9. The bank must not have any voice in the amount of the fee to be fixed by the attorney and the client, that being a matter solely between attorney and client subject only to the requirement that the fees not be illegal or excessive (Code of Professional Responsibility DR 2_106 and DR 2_107). Notwithstanding the foregoing, contingent fees may not be financed under such a plan, the amount of fees to be financed necessarily being fixed in advance.

10. A lawyer may not be required, and he is not permitted, to advertise the availability of his services under the plan including the display of any insignia or other matter in or about his office or elsewhere suggesting the availability of his services pursuant to the plan or advertising either the bank or the credit card involved.

11. The sponsoring bar association must not surrender its authority and duty to terminate its sponsorship of the plan at any time that, in its judgment, the operation or effect of the plan constitutes a violation of law or of the Code of Professional Responsibility.

12. The obligation representing the fee to be financed must not be delivered to the fee financing agency by the attorney involved until the fee is due and payable, which shall normally be upon completion of the work undertaken; provided that where the contract between the attorney and client expressly provides for an advance retainer or for interim billing for services, the financing documents covering such charges as are desired to be financed by the client may be delivered to the fee financing agency by the attorney when such fees are due and payable under the contract for legal services.

The Committee is aware that some question has been raised as to whether any fee financing arrangement constitutes forbidden “division of fees” with a lay agency.
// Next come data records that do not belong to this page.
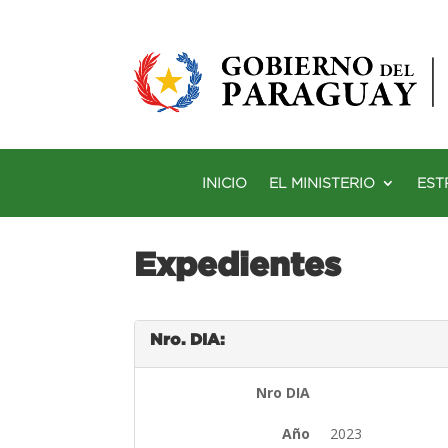
INICIO
EL MINISTERIO
EST
Expedientes
Nro. DIA:
Nro DIA
Año
2023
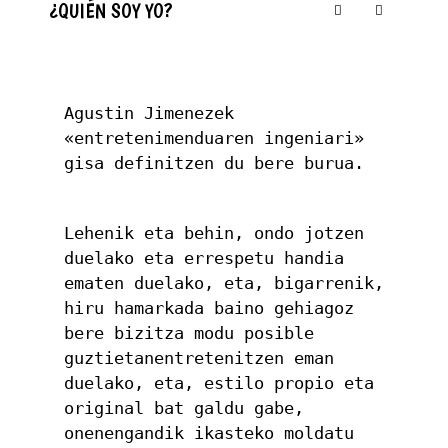
¿QUIÉN SOY YO?
Agustin Jimenezek 
«entretenimenduaren ingeniari» 
gisa definitzen du bere burua.
Lehenik eta behin, ondo jotzen 
duelako eta errespetu handia 
ematen duelako, eta, bigarrenik, 
hiru hamarkada baino gehiagoz 
bere bizitza modu posible 
guztietanentretenitzen eman 
duelako, eta, estilo propio eta 
original bat galdu gabe, 
onenengandik ikasteko moldatu 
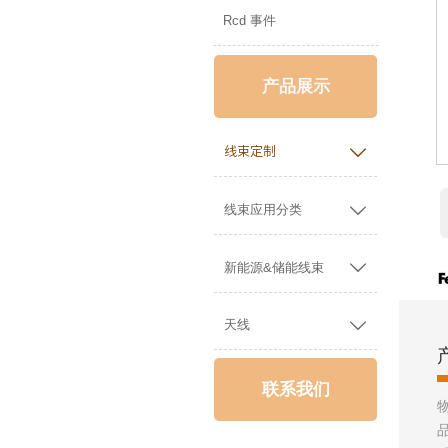
Rcd 事件
产品展示

线束定制

线束应用分类

新能源&储能线束

天线
联系我们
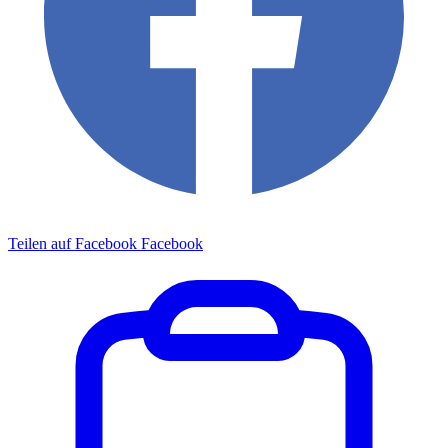
Teilen auf Facebook
Facebook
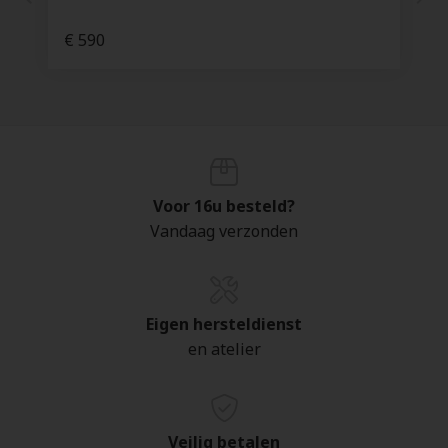
€ 590
Voor 16u besteld?
Vandaag verzonden
Eigen hersteldienst
en atelier
Veilig betalen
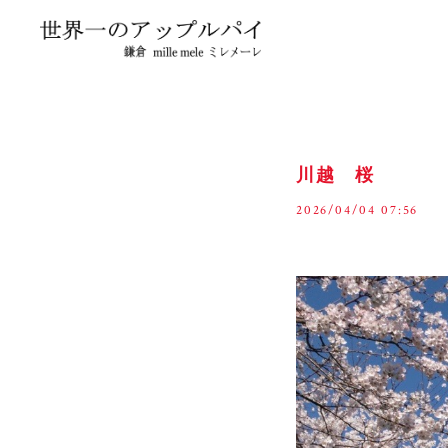
川越 桜
2026/04/04 07:56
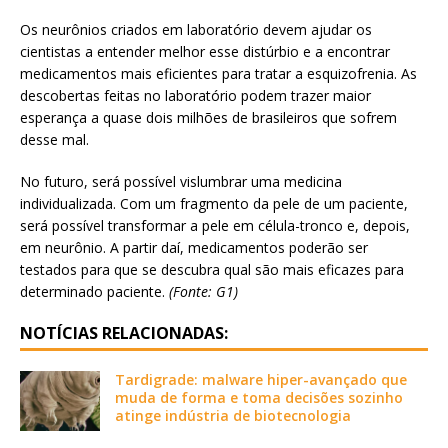
Os neurônios criados em laboratório devem ajudar os
cientistas a entender melhor esse distúrbio e a encontrar
medicamentos mais eficientes para tratar a esquizofrenia. As
descobertas feitas no laboratório podem trazer maior
esperança a quase dois milhões de brasileiros que sofrem
desse mal.
No futuro, será possível vislumbrar uma medicina
individualizada. Com um fragmento da pele de um paciente,
será possível transformar a pele em célula-tronco e, depois,
em neurônio. A partir daí, medicamentos poderão ser
testados para que se descubra qual são mais eficazes para
determinado paciente.
(Fonte: G1)
NOTÍCIAS RELACIONADAS:
Tardigrade: malware hiper-avançado que
muda de forma e toma decisões sozinho
atinge indústria de biotecnologia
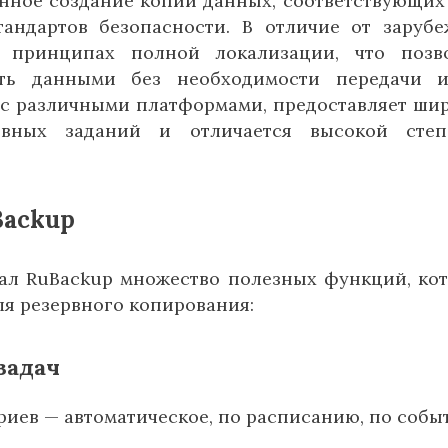
нное создание копий данных, соответствующих
тандартов безопасности. В отличие от заруб
а принципах полной локализации, что позв
ять данными без необходимости передачи и
я с различными платформами, предоставляет ши
рвных заданий и отличается высокой степ
Backup
ал RuBackup множество полезных функций, ко
я резервного копирования:
задач
иев — автоматическое, по расписанию, по соб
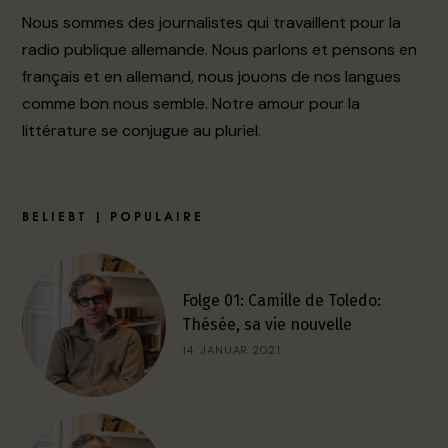
Nous sommes des journalistes qui travaillent pour la
radio publique allemande. Nous parlons et pensons en
français et en allemand, nous jouons de nos langues
comme bon nous semble. Notre amour pour la
littérature se conjugue au pluriel.
BELIEBT | POPULAIRE
Folge 01: Camille de Toledo:
Thésée, sa vie nouvelle
14. JANUAR 2021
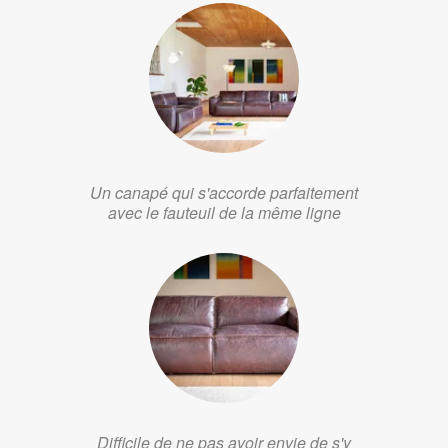
Un canapé qui s'accorde parfaitement
avec le fauteuil de la même ligne
Difficile de ne pas avoir envie de s'y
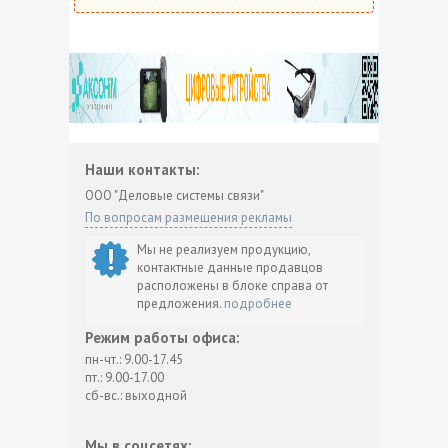
Наши контакты:
ООО "Деловые системы связи"
По вопросам размещения рекламы
Мы не реализуем продукцию,
контактные данные продавцов
расположены в блоке справа от
предложения.
подробнее
Режим работы офиса:
пн-чт.: 9.00-17.45
пт.: 9.00-17.00
сб-вс.: выходной
Мы в соцсетях:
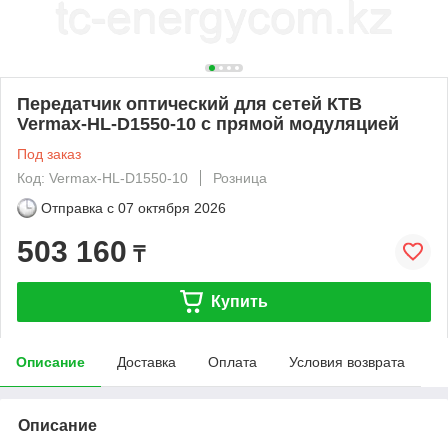
Передатчик оптический для сетей КТВ
Vermax-HL-D1550-10 с прямой модуляцией
Под заказ
Код: Vermax-HL-D1550-10
Розница
Отправка с
07 октября 2026
503 160
₸
Купить
Описание
Доставка
Оплата
Условия возврата
Описание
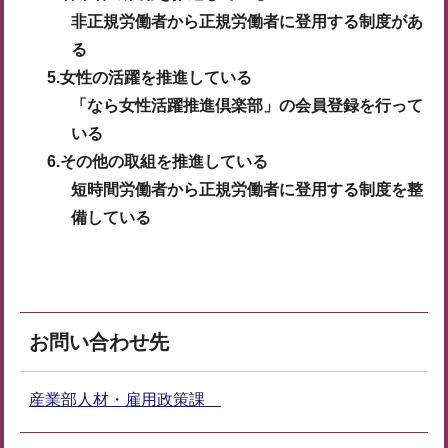
非正規労働者から正規労働者に登用する制度があ
る
5.女性の活躍を推進している
「なら女性活躍推進倶楽部」の会員登録を行って
いる
6.その他の取組を推進している
短時間労働者から正規労働者に登用する制度を整
備している
お問い合わせ先
産業部人材・雇用政策課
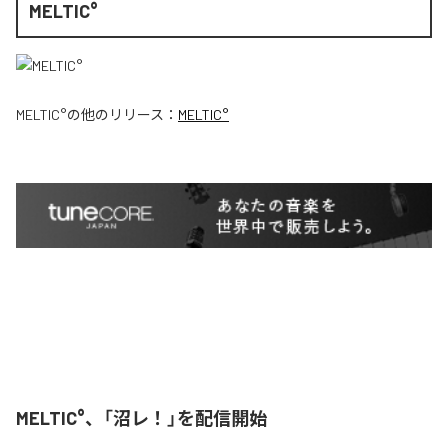
MELTIC°
MELTIC°
の他のリリース：
MELTIC°
MELTIC°、「沼レ！」を配信開始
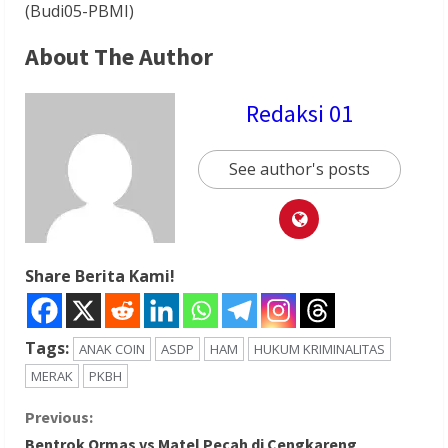
(Budi05-PBMI)
About The Author
Redaksi 01
See author's posts
Share Berita Kami!
Tags:
ANAK COIN
ASDP
HAM
HUKUM KRIMINALITAS
MERAK
PKBH
C
Previous:
Bentrok Ormas vs Matel Pecah di Cengkareng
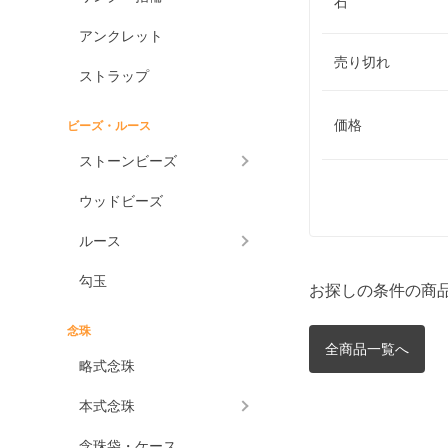
石
アンクレット
売り切れ
ストラップ
価格
ビーズ・ルース
ストーンビーズ
ウッドビーズ
ルース
勾玉
お探しの条件の商
念珠
全商品一覧へ
略式念珠
本式念珠
念珠袋・ケース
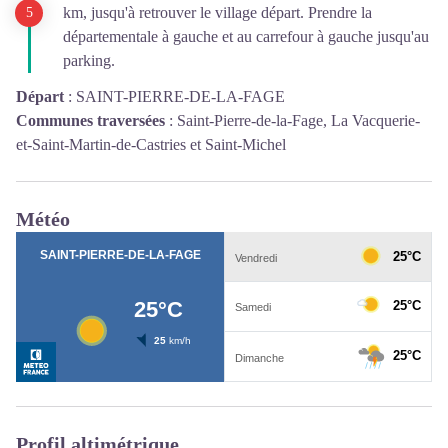
km, jusqu'à retrouver le village départ. Prendre la
départementale à gauche et au carrefour à gauche jusqu'au
parking.
Départ
:
SAINT-PIERRE-DE-LA-FAGE
Communes traversées
:
Saint-Pierre-de-la-Fage, La Vacquerie-
et-Saint-Martin-de-Castries et Saint-Michel
Météo
Profil altimétrique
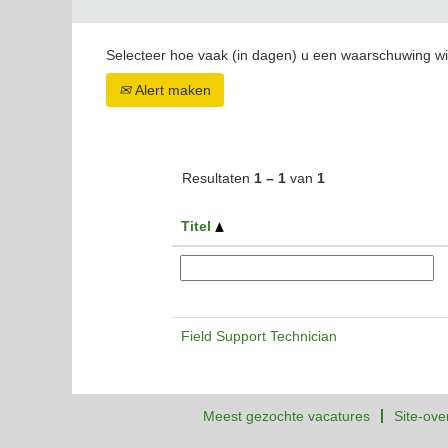
Selecteer hoe vaak (in dagen) u een waarschuwing wi
Alert maken
Resultaten
1 – 1
van
1
Titel
Field Support Technician
Meest gezochte vacatures
Site-ove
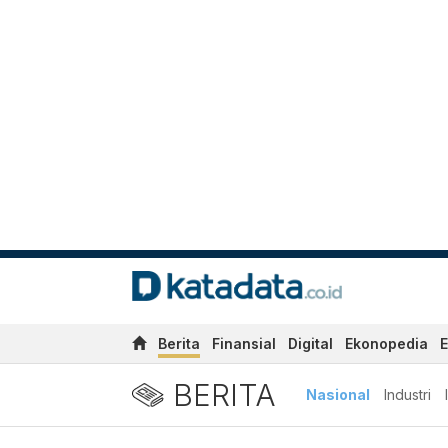
Berita
Finansial
Digital
Ekonopedia
E
BERITA
Nasional
Industri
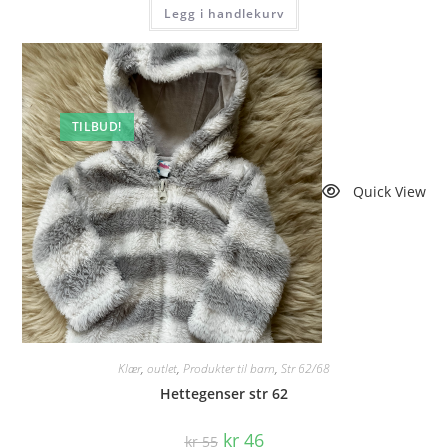
Legg i handlekurv
TILBUD!
Quick View
Klær
,
outlet
,
Produkter til barn
,
Str 62/68
Hettegenser str 62
Opprinnelig
Nåværende
kr
46
kr
55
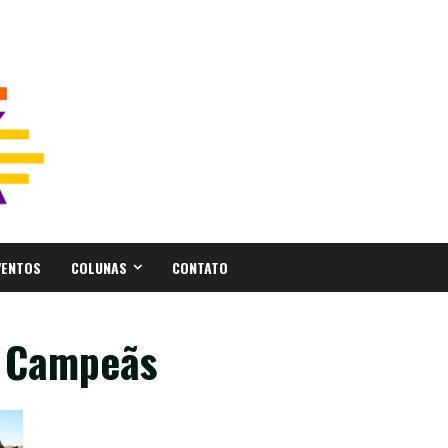
VENTOS
COLUNAS
CONTATO
o Campeãs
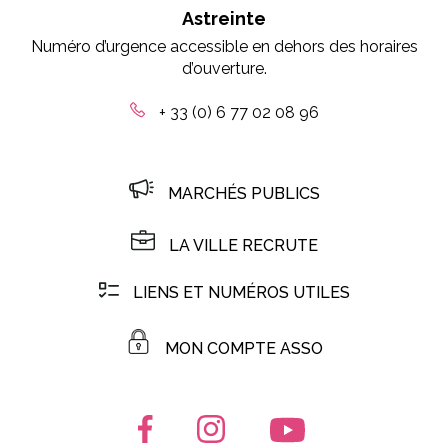
Astreinte
Numéro d’urgence accessible en dehors des horaires
d’ouverture.
+ 33 (0) 6 77 02 08 96
MARCHÉS PUBLICS
LA VILLE RECRUTE
LIENS ET NUMÉROS UTILES
MON COMPTE ASSO
Lien vers le compte Facebook
Lien vers le compte Instagr
Lien vers la chaîn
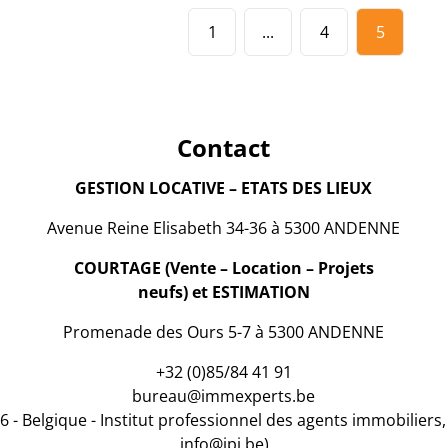
1
...
4
5
Contact
GESTION LOCATIVE – ETATS DES LIEUX
Avenue Reine Elisabeth 34-36 à 5300 ANDENNE
COURTAGE (Vente – Location – Projets
neufs) et ESTIMATION
Promenade des Ours 5-7 à 5300 ANDENNE
+32 (0)85/84 41 91
bureau@immexperts.be
6 - Belgique - Institut professionnel des agents immobiliers
info@ipi.be
)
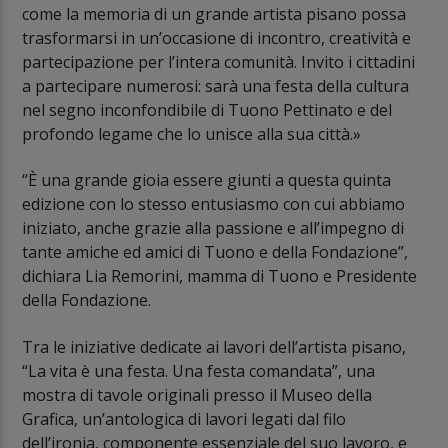
come la memoria di un grande artista pisano possa
trasformarsi in un’occasione di incontro, creatività e
partecipazione per l’intera comunità. Invito i cittadini
a partecipare numerosi: sarà una festa della cultura
nel segno inconfondibile di Tuono Pettinato e del
profondo legame che lo unisce alla sua città.»
“È una grande gioia essere giunti a questa quinta
edizione con lo stesso entusiasmo con cui abbiamo
iniziato, anche grazie alla passione e all’impegno di
tante amiche ed amici di Tuono e della Fondazione”,
dichiara Lia Remorini, mamma di Tuono e Presidente
della Fondazione.
Tra le iniziative dedicate ai lavori dell’artista pisano,
“La vita è una festa. Una festa comandata”, una
mostra di tavole originali presso il Museo della
Grafica, un’antologica di lavori legati dal filo
dell’ironia, componente essenziale del suo lavoro, e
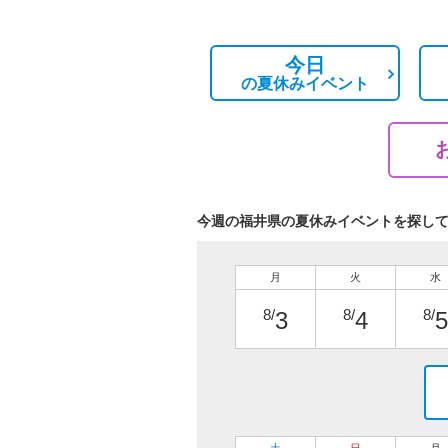
今日
の
夏休みイベント
今週の福井県の夏休みイベントを探し
月
火
水
8/
8/
8/
3
4
5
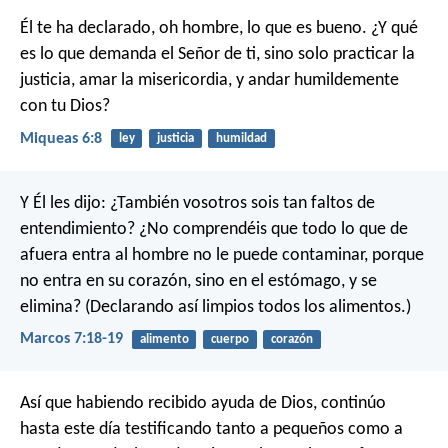
Él te ha declarado, oh hombre, lo que es bueno.
¿Y qué
es lo que demanda el Señor de ti,
sino solo practicar la
justicia, amar la misericordia,
y andar humildemente
con tu Dios?
Miqueas 6:8
ley
justicia
humildad
Y Él les dijo: ¿También vosotros sois tan faltos de
entendimiento? ¿No comprendéis que todo lo que de
afuera entra al hombre no le puede contaminar, porque
no entra en su corazón, sino en el estómago, y se
elimina? (Declarando así limpios todos los alimentos.)
Marcos 7:18-19
alimento
cuerpo
corazón
Así que habiendo recibido ayuda de Dios, continúo
hasta este día testificando tanto a pequeños como a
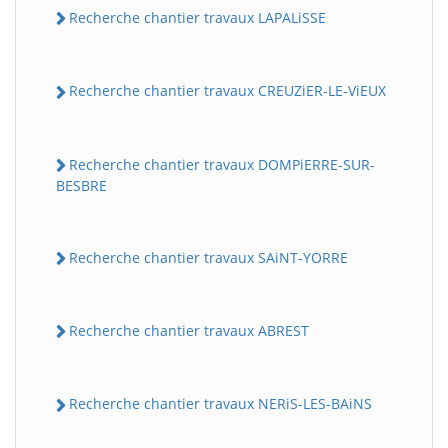
Recherche chantier travaux LAPALiSSE
Recherche chantier travaux CREUZiER-LE-ViEUX
Recherche chantier travaux DOMPiERRE-SUR-
BESBRE
Recherche chantier travaux SAiNT-YORRE
Recherche chantier travaux ABREST
Recherche chantier travaux NERiS-LES-BAiNS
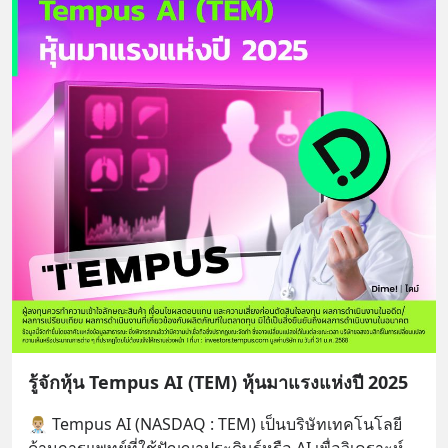
รู้จักหุ้น Tempus AI (TEM) หุ้นมาแรงแห่งปี 2025
👨🏼‍⚕️ Tempus AI (NASDAQ : TEM) เป็นบริษัทเทคโนโลยี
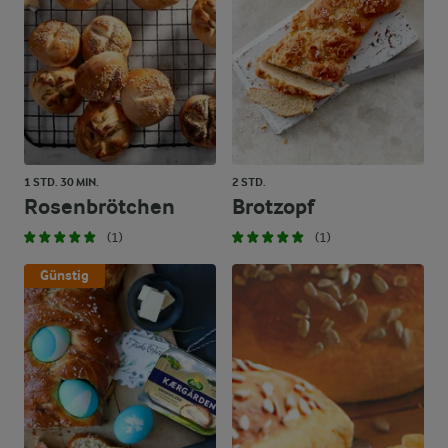
1 STD. 30 MIN.
2 STD.
Rosenbrötchen
Brotzopf
(1)
(1)
Günstig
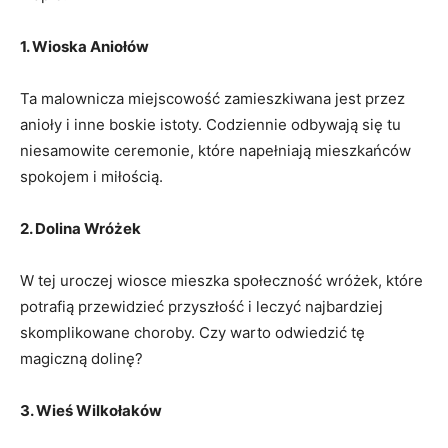
1. Wioska Aniołów
Ta ⁣malownicza miejscowość zamieszkiwana jest przez ​
anioły i inne ​boskie istoty. Codziennie odbywają się tu
niesamowite ⁢ceremonie, które napełniają mieszkańców
spokojem ⁢i miłością.
2. Dolina Wróżek
W‍ tej uroczej wiosce mieszka społeczność wróżek, które
potrafią przewidzieć przyszłość i leczyć najbardziej
skomplikowane‌ choroby. Czy warto⁣ odwiedzić tę
magiczną dolinę?
3. Wieś Wilkołaków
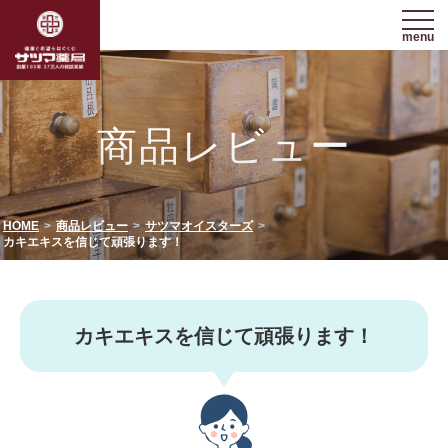
menu
商品レビュー
HOME
商品レビュー
サツマオイスターズ
カキエキスを信じて頑張ります！
カキエキスを信じて頑張ります！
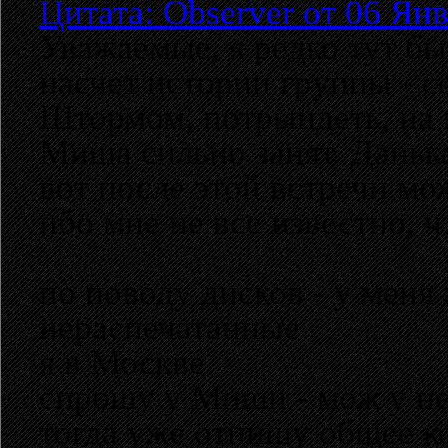
Цитата: Observer от 06 Янв
Уважаемые, я редко тут бы
насчет истории группы - 
Штормом, потрындеть, на 
Миша сильно занят. Данька
вот после этой встречи мо
ибо мне не все известно, ч
по поводу дисков - у меня 
нераспечатанные
я в Москве
спрошу у Миши - мож у не
тогда уже отпишу общее к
From the attorney’s point of view, the bank acts merely as a collection agency for his fee. The bank is performing a financial service for the attorney for which service it receives a payment from the attorney out of his fee in the form of a discount. As noted in ABA Formal Opinion 320,

“From the client’s point of view, the amount which he pays for legal fees (principal) and the amount which he pays for financing charges (interest) are clearly segregated. It has been held … that the giving of a promissory note for legal fees and the charging of interest thereon is not ethically improper, provided the note has a definite maturity date and a prepayment privilege without penalty. It has also been held … that there is nothing unethical in the information of a collection agency for lawyers.

“Combining the two does not result in a division of fees, but merely the payment by both attorney and client, each from his own funds, or financing charges to the bank for financial services rendered to each. The fact that the lawyer’s payment is made out of funds received by him as fees does not alter this; so are all other payments which he makes, as we pointed out in Opinion 311, as these are the only funds available to him. If (Canon 34 of the Canons of Professional Ethics) prohibited lawyers from paying bankers out of earned fees for financing, it would prohibit them from paying the butcher, the baker and the candlestick maker as well; and this it clearly does not do.”

Accordingly, we hold that so long as the amount of the attorney’s fee is clearly stated and the amount of finance or interest charge is clearly and separately stated with the right of the client to prepay the obligation without payment of any finance or interest charge, there is no prohibited “division of fees”.

The Committee repeats that any such fee financing plan must remain under the continuing scrutiny of the sponsoring bar association to assure that it comports not only with the law but with the Code of Professional Responsibility. Correspondingly, the responsibility remains upon the individual attorney to assure that as to his client, his participation in the plan does not, in any instance, involve him in acts or omissions which are proscribed by the Code.